Do you want to use bare metal servers? and are you not using it because
you are scared of setting and maintaining it up? Here, we have
Tinkerbell - which provides quite a simple way of setting up and
provisioning a bare metal machine.
This fulfills the need and now you should not worry about the complexity
of setting up your bare metal machine. You can use Tinkerbell even to
setup your VMs and can do lot more things besides provisioning. For
example, installing some required software after provision or setting up
a k8s cluster and much more.
In this post, we will talk about the use cases of bare metal servers in
today’s cloud native world and the challenges which people generally
face. And then we discuss how Tinkerbell can help us as an overall solution to overcome these bare metal server provisioning challenges.

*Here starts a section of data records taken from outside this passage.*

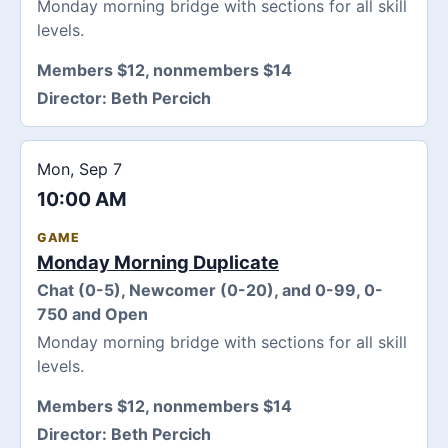
Monday morning bridge with sections for all skill
levels.
Members $12, nonmembers $14
Director:
Beth Percich
Mon, Sep 7
10:00 AM
GAME
Monday Morning Duplicate
Chat (0-5), Newcomer (0-20), and 0-99, 0-
750 and Open
Monday morning bridge with sections for all skill
levels.
Members $12, nonmembers $14
Director:
Beth Percich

Excited? Let’s begin then!
Bare metal servers are omnipresent - from rack of servers that are
present in a Data Center of a company to an RPi board in a small IoT
devices. Let’s pin point on some real-world use cases:
- There are organizations that would like to use their on-premise
infrastructure and build a private cloud.
- Bare metal is also applicable where data security comes into the
picture. Security is very important aspect and a private
infrastructure lets you configure the way business would like. For
example, account holders data of any bank.
- With the Bare Metal servers, organizations can tune their
performance on the basis of cost, consistency, and predictability.
These properties are hard to bargain from the public on public
clouds.
- The increase of control is also a big advantage of bare metal
servers as compared to cloud servers.
-
Administration cost: If a user would like to setup a large Data
Centers which consist of hundreds of servers. In this case it would
be difficult to manage this large infrastructure. For example,
provisioning each server and maintaining its life cycle.
-
Hardware Cost: There are cases where a user needs to setup the
infrastructure with different CPU structures. For example Intel
x86-64, ARM, etc and different distros like CentOS, Ubuntu, etc. In
this case, it is again a bit difficult to change the configuration
of an already configured/setup server again and again as per the
requirement changes.
-
Maintenance: “Increase of Control comes with Increase of
Complexity”. The user will have more control over the bare metal
server. But again to configure/reconfigure a bare metal server is
more complex than a cloud server.
How does Tinkerbell solve these challenges?

Source
There are few micro services in Tinkerbell and each one of them handles
a particular task while doing a Network boot for a bare metal server.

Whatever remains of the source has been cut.